PROBLEM: Reproduce the entries beneath exactly, without their images.
::::::::
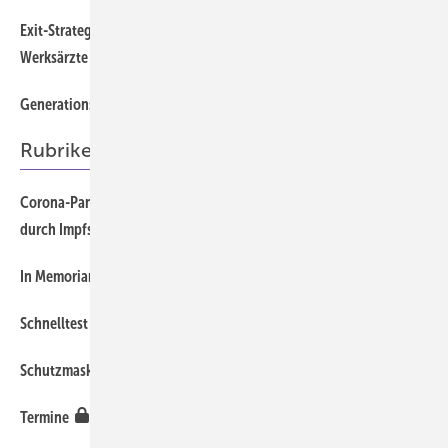
Exit-Strategie: Jetzt auf den Sachverstand der Betriebs- und
Werksärzte zurückgreifen
Generationswechsel beim Gentner Verlag
Rubriken
Corona-Pandemie: Wichtiger Schutz vor zusätzlichen Infektionen
durch Impfschutz gemäß STIKO-Empfehlungen
In Memoriam Thomas Ludwig Diepgen
Schnelltest liefert zuverlässige Ergebnisse am Point-of-Care
Schutzmasken richtig verwenden
Termine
::::::::
THE COMPLETED TASK:
Exit-Strategie: Jetzt auf den Sachverstand der Betriebs- und
Werksärzte zurückgreifen
Generationswechsel beim Gentner Verlag
Rubriken
Corona-Pandemie: Wichtiger Schutz vor zusätzlichen Infektionen
durch Impfschutz gemäß STIKO-Empfehlungen
In Memoriam Thomas Ludwig Diepgen
Schnelltest liefert zuverlässige Ergebnisse am Point-of-Care
Schutzmasken richtig verwenden
Termine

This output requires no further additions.